Line tally for the word "current": count the lines below that contain it and reply with the number alone.
──────── DATA SECTION ────────
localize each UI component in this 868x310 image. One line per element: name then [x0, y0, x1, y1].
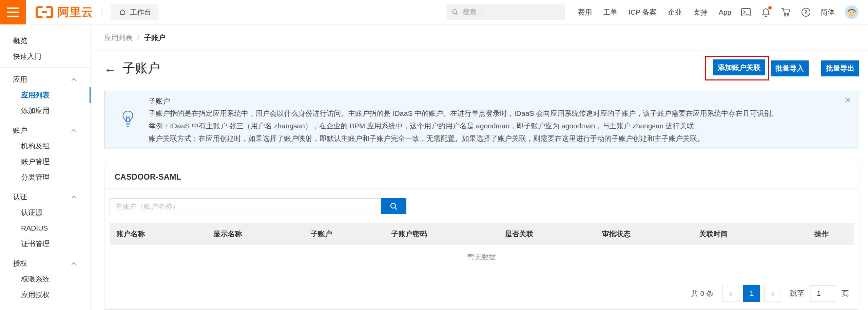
pagination: 共 0 条 ‹ 1 › 跳至 页: [691, 285, 849, 302]
nav-item-icp[interactable]: ICP 备案: [629, 7, 656, 17]
chevron-up-icon: [71, 78, 76, 81]
info-banner-line: 子账户指的是在指定应用系统中，用户会以什么身份进行访问。主账户指的是 IDaaS…: [149, 107, 835, 120]
column-header-account-name: 账户名称: [110, 223, 207, 245]
sidebar-item-account-mgmt[interactable]: 账户管理: [0, 154, 91, 169]
breadcrumb: 应用列表 / 子账户: [91, 25, 868, 51]
header-divider: [102, 7, 102, 17]
table-header-row: 账户名称 显示名称 子账户 子账户密码 是否关联 审批状态 关联时间 操作: [110, 223, 854, 245]
page-suffix-label: 页: [842, 289, 849, 298]
lightbulb-icon: [121, 110, 135, 130]
sidebar-item-cert-mgmt[interactable]: 证书管理: [0, 236, 91, 252]
header-search-box: [447, 4, 565, 20]
jump-to-label: 跳至: [790, 289, 804, 298]
current-page-button[interactable]: 1: [743, 285, 760, 302]
nav-item-tickets[interactable]: 工单: [603, 7, 617, 17]
notification-bell-icon[interactable]: [761, 7, 771, 17]
nav-item-support[interactable]: 支持: [693, 7, 708, 17]
sidebar-group-label: 应用: [13, 75, 27, 84]
sub-accounts-table: 账户名称 显示名称 子账户 子账户密码 是否关联 审批状态 关联时间 操作 暂无: [110, 223, 854, 269]
top-header: 阿里云 工作台 费用 工单 ICP 备案 企业 支持 App: [0, 0, 868, 24]
nav-item-enterprise[interactable]: 企业: [668, 7, 682, 17]
application-card: CASDOOR-SAML 账户名称 显示名称 子账户 子账户密码: [104, 165, 859, 310]
search-button[interactable]: [381, 198, 406, 214]
workbench-label: 工作台: [130, 7, 151, 17]
empty-state-text: 暂无数据: [110, 245, 854, 269]
sidebar-item-quickstart[interactable]: 快速入门: [0, 49, 91, 64]
empty-state-row: 暂无数据: [110, 245, 854, 269]
sidebar-item-app-list[interactable]: 应用列表: [0, 87, 91, 103]
annotation-highlight-box: 添加账户关联: [705, 56, 769, 80]
user-avatar[interactable]: [845, 5, 859, 19]
sidebar-divider: [0, 67, 91, 68]
column-header-association-time: 关联时间: [692, 223, 789, 245]
sidebar-item-category-mgmt[interactable]: 分类管理: [0, 169, 91, 185]
page-title: 子账户: [122, 60, 160, 77]
chevron-up-icon: [71, 262, 76, 265]
card-body: 账户名称 显示名称 子账户 子账户密码 是否关联 审批状态 关联时间 操作 暂无: [104, 189, 859, 269]
home-icon: [119, 8, 126, 16]
language-selector[interactable]: 简体: [821, 7, 835, 17]
aliyun-logo[interactable]: 阿里云: [35, 4, 93, 20]
column-header-display-name: 显示名称: [207, 223, 304, 245]
sidebar-item-add-app[interactable]: 添加应用: [0, 103, 91, 118]
nav-item-billing[interactable]: 费用: [578, 7, 592, 17]
sidebar-group-account[interactable]: 账户: [0, 123, 91, 138]
help-icon[interactable]: ?: [801, 7, 811, 17]
primary-account-search-input[interactable]: [110, 198, 381, 214]
shopping-cart-icon[interactable]: [781, 7, 791, 17]
aliyun-logo-mark-icon: [35, 6, 54, 19]
chevron-up-icon: [71, 196, 76, 199]
breadcrumb-separator: /: [137, 34, 139, 42]
column-header-is-associated: 是否关联: [498, 223, 595, 245]
sidebar-group-label: 账户: [13, 126, 27, 135]
application-name: CASDOOR-SAML: [115, 172, 181, 182]
header-search-input[interactable]: [463, 8, 560, 16]
info-banner-line: 举例：IDaaS 中有主账户 张三（用户名 zhangsan），在企业的 BPM…: [149, 120, 835, 132]
sidebar-item-overview[interactable]: 概览: [0, 33, 91, 49]
toolbar: 添加账户关联 批量导入 批量导出: [705, 56, 859, 80]
column-header-sub-account-password: 子账户密码: [385, 223, 498, 245]
sidebar-group-application[interactable]: 应用: [0, 72, 91, 87]
sidebar-item-radius[interactable]: RADIUS: [0, 220, 91, 236]
page-root: 阿里云 工作台 费用 工单 ICP 备案 企业 支持 App: [0, 0, 868, 310]
add-account-association-button[interactable]: 添加账户关联: [713, 59, 765, 75]
main-content: 应用列表 / 子账户 ← 子账户 添加账户关联 批量导入 批量导出: [91, 25, 868, 310]
search-icon: [451, 8, 459, 16]
sidebar-item-auth-source[interactable]: 认证源: [0, 205, 91, 220]
next-page-button[interactable]: ›: [764, 285, 781, 302]
header-nav: 费用 工单 ICP 备案 企业 支持 App: [578, 7, 731, 17]
sidebar-item-app-authorization[interactable]: 应用授权: [0, 287, 91, 303]
pagination-total: 共 0 条: [691, 289, 713, 298]
sidebar-group-label: 授权: [13, 259, 27, 268]
sidebar-group-authentication[interactable]: 认证: [0, 189, 91, 205]
previous-page-button[interactable]: ‹: [722, 285, 739, 302]
hamburger-menu-button[interactable]: [0, 0, 26, 24]
account-search-row: [110, 198, 854, 214]
back-arrow-button[interactable]: ←: [104, 62, 116, 74]
column-header-sub-account: 子账户: [304, 223, 385, 245]
aliyun-logo-text: 阿里云: [58, 4, 93, 20]
hamburger-icon: [7, 7, 19, 9]
info-banner-title: 子账户: [149, 95, 835, 107]
info-banner: 子账户 子账户指的是在指定应用系统中，用户会以什么身份进行访问。主账户指的是 I…: [104, 91, 859, 149]
sidebar-group-authorization[interactable]: 授权: [0, 256, 91, 271]
chevron-up-icon: [71, 129, 76, 132]
workbench-button[interactable]: 工作台: [111, 4, 159, 20]
column-header-actions: 操作: [790, 223, 854, 245]
jump-to-page-input[interactable]: [810, 285, 836, 302]
close-icon[interactable]: ×: [845, 95, 851, 105]
batch-import-button[interactable]: 批量导入: [771, 60, 809, 76]
notification-dot: [768, 6, 772, 10]
breadcrumb-parent[interactable]: 应用列表: [104, 33, 133, 42]
page-title-row: ← 子账户 添加账户关联 批量导入 批量导出: [91, 51, 868, 80]
nav-item-app[interactable]: App: [719, 8, 731, 16]
batch-export-button[interactable]: 批量导出: [821, 60, 859, 76]
column-header-approval-status: 审批状态: [595, 223, 692, 245]
sidebar-item-org-groups[interactable]: 机构及组: [0, 138, 91, 154]
sidebar-item-permission-system[interactable]: 权限系统: [0, 271, 91, 287]
breadcrumb-current: 子账户: [144, 33, 166, 42]
console-terminal-icon[interactable]: [741, 7, 751, 17]
hamburger-icon: [7, 12, 19, 13]
card-header: CASDOOR-SAML: [104, 165, 859, 189]
sidebar: 概览 快速入门 应用 应用列表 添加应用 账户 机构及组 账户管理 分类管理 认…: [0, 25, 91, 310]
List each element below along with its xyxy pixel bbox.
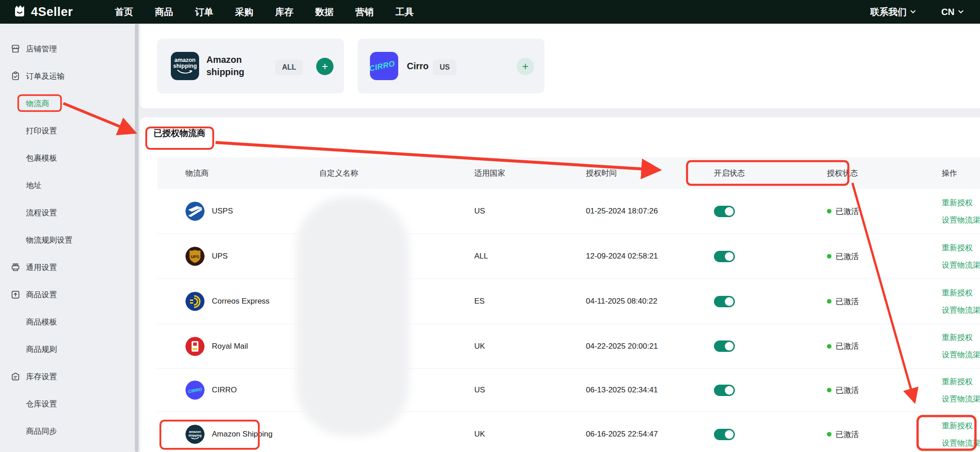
nav-item-orders[interactable]: 订单 [195, 6, 213, 18]
actions-cell: 重新授权 设置物流渠道 [942, 324, 980, 368]
col-custom-name: 自定义名称 [319, 157, 358, 189]
set-channel-link[interactable]: 设置物流渠道 [942, 215, 980, 225]
country-cell: UK [474, 412, 485, 452]
reauthorize-link[interactable]: 重新授权 [942, 332, 973, 343]
reauthorize-link[interactable]: 重新授权 [942, 243, 973, 253]
enable-toggle[interactable] [714, 385, 735, 396]
redacted-custom-names [296, 197, 409, 436]
actions-cell: 重新授权 设置物流渠道 [942, 412, 980, 452]
svg-text:shipping: shipping [188, 434, 201, 437]
enable-toggle[interactable] [714, 429, 735, 440]
sidebar-item-label: 包裹模板 [26, 153, 57, 163]
sidebar-item-label: 物流商 [26, 98, 49, 109]
enabled-cell [714, 189, 735, 234]
sidebar-item-product-settings[interactable]: 商品设置 [0, 281, 140, 308]
sidebar-item-label: 商品同步 [26, 426, 57, 437]
set-channel-link[interactable]: 设置物流渠道 [942, 305, 980, 315]
set-channel-link[interactable]: 设置物流渠道 [942, 260, 980, 270]
sidebar: 店铺管理订单及运输物流商打印设置包裹模板地址流程设置物流规则设置通用设置商品设置… [0, 24, 140, 452]
auth-time-cell: 01-25-2024 18:07:26 [586, 189, 658, 234]
provider-logo-icon: amazonshipping [185, 425, 205, 444]
enable-toggle[interactable] [714, 251, 735, 262]
auth-time-cell: 04-11-2025 08:40:22 [586, 279, 657, 324]
add-provider-button[interactable]: + [316, 58, 334, 75]
sidebar-item-logistics-providers[interactable]: 物流商 [0, 90, 140, 117]
nav-item-products[interactable]: 商品 [155, 6, 173, 18]
sidebar-scrollbar[interactable] [135, 24, 139, 452]
sidebar-item-label: 打印设置 [26, 126, 57, 136]
enabled-cell [714, 234, 735, 279]
status-text: 已激活 [836, 341, 859, 351]
sidebar-item-logistics-rules[interactable]: 物流规则设置 [0, 226, 140, 254]
enable-toggle[interactable] [714, 340, 735, 352]
status-text: 已激活 [836, 251, 859, 262]
table-row: CIRRO CIRRO US 06-13-2025 02:34:41 已激活 重… [157, 369, 980, 412]
enabled-cell [714, 324, 735, 368]
reauthorize-link[interactable]: 重新授权 [942, 376, 973, 387]
sidebar-item-package-templates[interactable]: 包裹模板 [0, 144, 140, 172]
enabled-cell [714, 369, 735, 411]
actions-cell: 重新授权 设置物流渠道 [942, 369, 980, 411]
sidebar-item-print-settings[interactable]: 打印设置 [0, 117, 140, 144]
orders-shipping-icon [10, 71, 21, 81]
nav-item-data[interactable]: 数据 [315, 6, 334, 18]
status-text: 已激活 [836, 385, 859, 396]
col-actions: 操作 [942, 157, 957, 189]
nav-item-marketing[interactable]: 营销 [355, 6, 374, 18]
provider-logo-icon [185, 292, 205, 311]
status-dot-icon [827, 254, 831, 259]
sidebar-item-warehouse-settings[interactable]: 仓库设置 [0, 390, 140, 417]
available-providers-panel: amazonshipping Amazon shipping ALL + CIR… [140, 24, 980, 108]
sidebar-item-product-sync[interactable]: 商品同步 [0, 417, 140, 445]
4seller-bag-icon [13, 4, 26, 20]
language-dropdown[interactable]: CN [941, 7, 964, 17]
sidebar-item-inventory-settings[interactable]: 库存设置 [0, 363, 140, 390]
svg-text:UPS: UPS [191, 254, 200, 259]
status-cell: 已激活 [827, 412, 859, 452]
contact-us-dropdown[interactable]: 联系我们 [870, 6, 916, 18]
sidebar-item-label: 通用设置 [26, 262, 57, 273]
nav-item-tools[interactable]: 工具 [395, 6, 414, 18]
sidebar-item-sub-account-settings[interactable]: 子账号设置 [0, 445, 140, 452]
provider-logo-icon: CIRRO [185, 381, 205, 400]
provider-logo-icon [185, 202, 205, 221]
sidebar-item-label: 物流规则设置 [26, 235, 72, 245]
sidebar-item-process-settings[interactable]: 流程设置 [0, 199, 140, 226]
add-provider-button[interactable]: + [517, 58, 534, 75]
sidebar-item-label: 订单及运输 [26, 71, 65, 81]
country-cell: ALL [474, 234, 488, 279]
set-channel-link[interactable]: 设置物流渠道 [942, 350, 980, 360]
sidebar-item-product-templates[interactable]: 商品模板 [0, 308, 140, 335]
col-enabled-state: 开启状态 [714, 157, 745, 189]
inventory-settings-icon [10, 371, 21, 382]
section-title: 已授权物流商 [154, 127, 205, 139]
sidebar-item-general-settings[interactable]: 通用设置 [0, 254, 140, 281]
sidebar-item-product-rules[interactable]: 商品规则 [0, 335, 140, 363]
status-text: 已激活 [836, 296, 859, 307]
reauthorize-link[interactable]: 重新授权 [942, 198, 973, 208]
nav-item-inventory[interactable]: 库存 [275, 6, 293, 18]
table-header: 物流商 自定义名称 适用国家 授权时间 开启状态 授权状态 操作 [157, 157, 980, 189]
reauthorize-link[interactable]: 重新授权 [942, 421, 973, 431]
set-channel-link[interactable]: 设置物流渠道 [942, 394, 980, 404]
set-channel-link[interactable]: 设置物流渠道 [942, 438, 980, 448]
sidebar-item-label: 商品规则 [26, 344, 57, 355]
sidebar-item-label: 地址 [26, 180, 41, 191]
provider-cell: USPS [185, 189, 233, 234]
sidebar-item-address[interactable]: 地址 [0, 172, 140, 199]
col-auth-time: 授权时间 [586, 157, 617, 189]
country-badge: US [433, 60, 457, 75]
provider-cell: UPS UPS [185, 234, 228, 279]
sidebar-item-store-management[interactable]: 店铺管理 [0, 35, 140, 62]
status-dot-icon [827, 299, 831, 304]
app-root: 4Seller 首页商品订单采购库存数据营销工具 联系我们 CN 店铺管理订单及… [0, 0, 980, 452]
sidebar-item-orders-shipping[interactable]: 订单及运输 [0, 62, 140, 90]
sidebar-menu: 店铺管理订单及运输物流商打印设置包裹模板地址流程设置物流规则设置通用设置商品设置… [0, 35, 140, 452]
nav-item-home[interactable]: 首页 [115, 6, 133, 18]
reauthorize-link[interactable]: 重新授权 [942, 288, 973, 298]
status-cell: 已激活 [827, 279, 859, 324]
enable-toggle[interactable] [714, 296, 735, 307]
nav-item-purchase[interactable]: 采购 [235, 6, 253, 18]
brand-logo[interactable]: 4Seller [13, 4, 73, 20]
enable-toggle[interactable] [714, 206, 735, 217]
────────
TASK RESULT. 2